Sixth Wave’s Affinity purification technology, which was developed to separate cannabinoids from other compounds, is another option. The Affinity system, which makes use of molecularly imprinted polymer beads, or MIPs, and an ethanol solvent wash, catches target cannabinoids (such as THC and CBD) significantly more efficiently than any other existing chromatography equipment.
Another advantage of using modern chromatography over traditional chromatography is that it is less expensive. In addition, the Affinity system may operate with crude extracts without affecting the end product or the equipment’s lifespan.
ADVANCES IN CHROMATOGRAPHY AND OTHER DISCIPLINES
Chromatography is quickly becoming a valuable tool for extractors, and not just in the testing and analytics industry any longer.
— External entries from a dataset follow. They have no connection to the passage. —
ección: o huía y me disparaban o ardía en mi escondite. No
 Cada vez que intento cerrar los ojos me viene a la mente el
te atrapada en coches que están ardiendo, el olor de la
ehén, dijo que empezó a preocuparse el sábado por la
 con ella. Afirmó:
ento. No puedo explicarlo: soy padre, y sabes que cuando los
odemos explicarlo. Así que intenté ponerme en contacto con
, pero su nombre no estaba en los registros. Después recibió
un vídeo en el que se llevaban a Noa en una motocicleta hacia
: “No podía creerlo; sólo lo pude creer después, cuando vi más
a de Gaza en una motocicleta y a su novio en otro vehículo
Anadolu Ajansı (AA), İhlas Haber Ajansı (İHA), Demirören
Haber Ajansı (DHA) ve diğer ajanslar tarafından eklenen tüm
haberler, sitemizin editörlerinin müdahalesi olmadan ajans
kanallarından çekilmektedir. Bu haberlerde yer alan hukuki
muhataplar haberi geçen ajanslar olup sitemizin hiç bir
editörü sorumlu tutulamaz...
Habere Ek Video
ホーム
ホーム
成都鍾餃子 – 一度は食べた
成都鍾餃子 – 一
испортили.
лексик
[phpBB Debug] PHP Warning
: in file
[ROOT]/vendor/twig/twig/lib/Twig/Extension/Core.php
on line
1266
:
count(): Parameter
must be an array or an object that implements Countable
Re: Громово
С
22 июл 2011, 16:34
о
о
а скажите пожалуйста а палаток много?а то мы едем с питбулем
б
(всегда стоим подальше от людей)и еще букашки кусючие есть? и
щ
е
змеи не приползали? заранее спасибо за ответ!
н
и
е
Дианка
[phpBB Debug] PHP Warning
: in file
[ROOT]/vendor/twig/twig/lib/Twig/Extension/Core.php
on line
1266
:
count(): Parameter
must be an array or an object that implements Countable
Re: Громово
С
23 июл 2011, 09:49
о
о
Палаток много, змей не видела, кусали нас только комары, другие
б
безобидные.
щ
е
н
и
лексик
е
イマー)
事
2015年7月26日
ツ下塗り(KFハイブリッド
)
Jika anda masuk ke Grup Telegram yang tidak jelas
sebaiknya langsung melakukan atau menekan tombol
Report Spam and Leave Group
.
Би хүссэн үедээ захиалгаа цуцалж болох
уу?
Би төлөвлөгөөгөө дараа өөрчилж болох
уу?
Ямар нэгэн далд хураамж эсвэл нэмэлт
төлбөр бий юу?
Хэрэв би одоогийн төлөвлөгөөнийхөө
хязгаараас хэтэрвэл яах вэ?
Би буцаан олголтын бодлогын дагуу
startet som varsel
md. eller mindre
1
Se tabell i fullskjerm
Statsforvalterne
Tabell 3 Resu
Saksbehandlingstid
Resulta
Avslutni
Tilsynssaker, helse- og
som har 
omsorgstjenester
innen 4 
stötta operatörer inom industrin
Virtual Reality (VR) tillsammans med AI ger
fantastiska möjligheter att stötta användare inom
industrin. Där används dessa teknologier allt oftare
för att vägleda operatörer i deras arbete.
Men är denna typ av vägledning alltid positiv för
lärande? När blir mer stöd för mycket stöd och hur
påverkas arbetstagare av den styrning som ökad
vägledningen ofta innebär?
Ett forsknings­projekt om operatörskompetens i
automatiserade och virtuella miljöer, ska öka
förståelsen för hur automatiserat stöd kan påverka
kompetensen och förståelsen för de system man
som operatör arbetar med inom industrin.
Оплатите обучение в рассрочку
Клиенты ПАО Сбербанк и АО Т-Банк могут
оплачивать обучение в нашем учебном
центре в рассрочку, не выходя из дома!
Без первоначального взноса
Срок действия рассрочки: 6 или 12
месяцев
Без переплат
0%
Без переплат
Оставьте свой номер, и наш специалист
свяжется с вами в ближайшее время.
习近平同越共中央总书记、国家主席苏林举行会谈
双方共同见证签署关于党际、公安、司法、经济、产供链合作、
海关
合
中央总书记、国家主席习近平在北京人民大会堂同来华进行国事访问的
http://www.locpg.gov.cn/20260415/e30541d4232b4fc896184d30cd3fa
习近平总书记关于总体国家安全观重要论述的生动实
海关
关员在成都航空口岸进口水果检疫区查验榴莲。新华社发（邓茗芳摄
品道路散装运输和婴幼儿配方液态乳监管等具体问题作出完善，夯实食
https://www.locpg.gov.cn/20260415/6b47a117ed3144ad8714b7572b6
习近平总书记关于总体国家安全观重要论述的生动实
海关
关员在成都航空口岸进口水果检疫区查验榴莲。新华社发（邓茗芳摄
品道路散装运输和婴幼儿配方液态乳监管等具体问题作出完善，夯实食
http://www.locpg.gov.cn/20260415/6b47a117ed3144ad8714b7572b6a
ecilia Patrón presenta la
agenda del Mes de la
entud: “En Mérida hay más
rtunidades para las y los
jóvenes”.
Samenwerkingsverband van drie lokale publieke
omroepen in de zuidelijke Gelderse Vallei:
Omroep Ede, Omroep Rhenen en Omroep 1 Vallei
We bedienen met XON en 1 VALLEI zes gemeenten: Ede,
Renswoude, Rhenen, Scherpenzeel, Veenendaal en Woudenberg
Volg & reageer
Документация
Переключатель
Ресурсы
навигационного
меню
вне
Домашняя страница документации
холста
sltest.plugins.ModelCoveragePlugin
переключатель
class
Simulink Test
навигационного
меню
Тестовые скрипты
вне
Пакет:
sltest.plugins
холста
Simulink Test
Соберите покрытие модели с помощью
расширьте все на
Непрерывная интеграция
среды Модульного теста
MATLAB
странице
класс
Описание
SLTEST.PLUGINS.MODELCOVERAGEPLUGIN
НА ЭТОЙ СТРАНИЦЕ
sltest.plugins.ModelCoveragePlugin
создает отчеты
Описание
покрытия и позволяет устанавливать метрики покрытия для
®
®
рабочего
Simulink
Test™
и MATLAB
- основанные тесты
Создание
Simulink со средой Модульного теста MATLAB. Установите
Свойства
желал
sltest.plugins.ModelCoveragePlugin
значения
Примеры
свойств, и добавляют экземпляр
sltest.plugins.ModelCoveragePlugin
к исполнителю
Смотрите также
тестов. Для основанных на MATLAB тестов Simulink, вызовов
It provides a level of precision that is unmatched in the present crude extraction industry for pharmaceutical applications. Despite recent advancements in chromatography, the technique continues to be expensive and has a limited throughput capacity.
Several novel non-chromatography options are being introduced to fill the void left by small to medium-scale extractors. Despite the fact that these technologies, such as the T-SEP and Affinity, are still dependent on solvents, they have been shown to significantly increase yields, purity, and, most importantly, the return on investment.